Attrapez dans votre vidéothèque des épisodes des Minipouss, dessin animé mettant en scène des petits êtres vivants cachés sous les maisons de banlieue.
Mélangez dans un plat à l’effigie de Blanche Neige et réservez. Allez chercher dans votre bibliothèque Cats, un jeu de rôle dans lequel nos gentils matous domestiques protègent secrètement l’humanité des croquemitaines. Coupez en fines tranches et placez-les au fond du plat.
Procurez-vous un DVD de Pompoko, dans lequel des tanuki (sorte de raton laveur nippon pourvu de génitoires impressionnantes) se battent contre des promoteurs coupeurs d’arbres.
Faites revenir à la poèle à feu doux et mélangez. Saupoudrez le tout de plâtre, d’écologisme joyeux et de second degré. Mettez au four au thermostat sept (oui, comme les nains).
Quand une bonne odeur de haricots verts caresse vos papilles, sortez le tout. Vous découvrirez tout beau, tout frais, Nains & Jardins, un jeu de rôle qui vous permettra d’incarner de jolies figurines kitch en lutte contre la Menace, grande engendreuse de la pollution. Dans ce monde pas si éloigné du nôtre, une gentille fée, la Dame Blanche s’est en effet mise en tête de garnir nos villes (le jeu est exclusivement urbain) de petits protecteurs barbus de l’environnement. Le jour, ils sont immobiles et égaient joyeusement nos potagers, mais la nuit, leur plâtre s’anime. Répartis en sept clans (Bricolos, Ecolos, Escrocs, Dévos, Magos, Martios et Rigolos) et en groupe (les jardinets d’interventions), ils forment une véritable agence spéciale au service non pas de sa majesté, mais de la nature.
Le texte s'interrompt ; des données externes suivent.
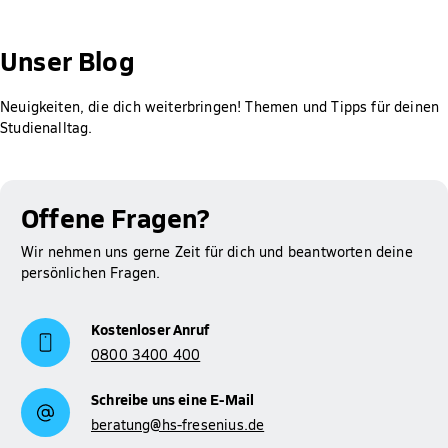
Gut zu wissen: Für Studierende der Hochschule Fresenius ist
die Prüfung des Anspruchs auf BAföG, die Berechnung der
Unser Blog
Höhe der Förderung sowie das Erstellen und Abschicken des
Antrags bei meinBafög kostenlos. Der Rabatt wird dir
Neuigkeiten, die dich weiterbringen! Themen und Tipps für deinen
automatisch gewährt.
Studienalltag.
Mehr Informationen zum Thema BAföG findest du auf
Studienfinanzierung
unserer Seite zur
.
Offene Fragen?
Wir nehmen uns gerne Zeit für dich und beantworten deine
persönlichen Fragen.
Kostenloser Anruf
0800 3400 400
Schreibe uns eine E-Mail
beratung@hs-fresenius.de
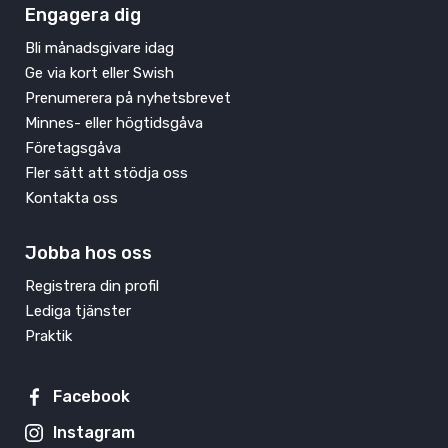
Engagera dig
Bli månadsgivare idag
Ge via kort eller Swish
Prenumerera på nyhetsbrevet
Minnes- eller högtidsgåva
Företagsgåva
Fler sätt att stödja oss
Kontakta oss
Jobba hos oss
Registrera din profil
Lediga tjänster
Praktik
Facebook
Instagram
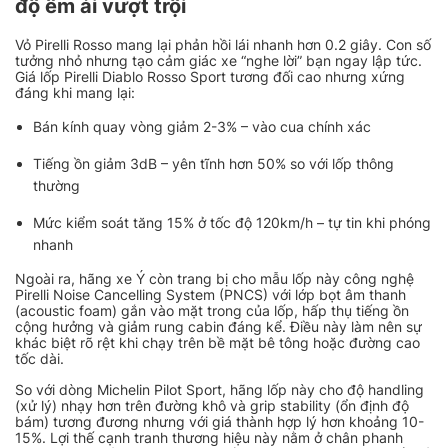
độ êm ái vượt trội
Vỏ Pirelli Rosso mang lại phản hồi lái nhanh hơn 0.2 giây. Con số
tưởng nhỏ nhưng tạo cảm giác xe “nghe lời” bạn ngay lập tức.
Giá lốp Pirelli Diablo Rosso Sport tương đối cao nhưng xứng
đáng khi mang lại:
Bán kính quay vòng giảm 2-3% – vào cua chính xác
Tiếng ồn giảm 3dB – yên tĩnh hơn 50% so với lốp thông
thường
Mức kiểm soát tăng 15% ở tốc độ 120km/h – tự tin khi phóng
nhanh
Ngoài ra, hãng xe Ý còn trang bị cho mẫu lốp này công nghệ
Pirelli Noise Cancelling System (PNCS) với lớp bọt âm thanh
(acoustic foam) gắn vào mặt trong của lốp, hấp thụ tiếng ồn
cộng hưởng và giảm rung cabin đáng kể. Điều này làm nên sự
khác biệt rõ rệt khi chạy trên bề mặt bê tông hoặc đường cao
tốc dài.
So với dòng Michelin Pilot Sport, hãng lốp này cho độ handling
(xử lý) nhạy hơn trên đường khô và grip stability (ổn định độ
bám) tương đương nhưng với giá thành hợp lý hơn khoảng 10-
15%. Lợi thế cạnh tranh thương hiệu này nằm ở chân phanh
Avec une telle toile de fond, le ton de l’ouvrage ne pouvait qu’être léger et, on l’aura deviné, un peu enfantin sans être pour autant niais. Tout est fait pour renforcer cette impression, du format assez original pour un jeu de rôle, un cahier à spirales qui rappelle un peu ceux de l’école primaire, aux
illustrations très réussies et gentiment naïves, en passant par le texte écrit dans une langue jardinesque rigolote et inventive. Le nainprésario désigne par exemple le maître du jeu. On parlera aussi de compétences naintuitives pour parler des talents privilégiés de chacun.
La création du personnage prend à peine dix minutes, le temps de répartir quelques points et de choisir son clan et son sexe, car oui, il est possible d’incarner des naines de jardin. Pour le reste des règles, l’auteur a décidé de ne pas en faire tout un plâtre. Par exemple, celles concernant le combat sont ainsi expédiées très rapidement. De toute façon, les joueurs n’ont pas
intérêt à se prendre pour des Schwarzenaingger. Même le plus fort d’entre eux fera difficilement le poids contre un humain rachitique et même pas barbu. Mais ce manque de puissance peut être compensé par un bon jeu d’équipe. En effet, les jardinets disposent de sept réserves symbolisées par un outil du jardin. Chacune est associée à un type d’action ; par exemple la réserve arrosoir relève de la connaissance. Aux joueurs de les dépenser avec parcimonie, et de manière coopérative. Désolé pour les égoïstes, aucun nain ne fera les poches des orques morts pendant que ses copains peinent à finir le golem (mais non, ce n’est pas du vécu !).
La magie fonctionne sur le même principe. Pour effectuer un sort, le magicien puise non pas dans ses propres forces, mais dans plusieurs réserves. Son charme doit donc être utile au jardinet. Cela évite une débauche de magie, qui peut s’avérer lassante au final, et oblige les joueurs à devenir inventifs. En effet, plus ils utiliseront les ressources de leur environnement, moins leur sort coûtera. Même si le système de magie est suffisamment souple pour permettre de simuler n’importe quel effet raisonnable, dans Nains & Jardins, comme dans la vie, tout ne se résout
pas d’une simple baguette de sorcier !
Si le système tourne très bien on aurait pu craindre que le jeu en lui-même, comme beaucoup d’autres traitant de sujets originaux, ne servent en fin de compte qu’une fois, juste le temps de bien rire, avant d’être remisé dans la ludothèque, au milieu des Docteur Chestel et autre Laborintus (pourtant excellents). Le scénario de fin, suivi d’une campagne sous forme de synopsis, s’il n’est pas d’une grande originalité, prouve au contraire qu’il est possible de tisser une très belle trame à partir de ce jeu. Mieux, de longues pages de conseils sont données pour créer, en prenant exemple sur sa propre ville, un décor de campagne dans lequel on pourra, avec un peu de travail, mettre autant d’intrigues à tiroirs qu’on le désirera.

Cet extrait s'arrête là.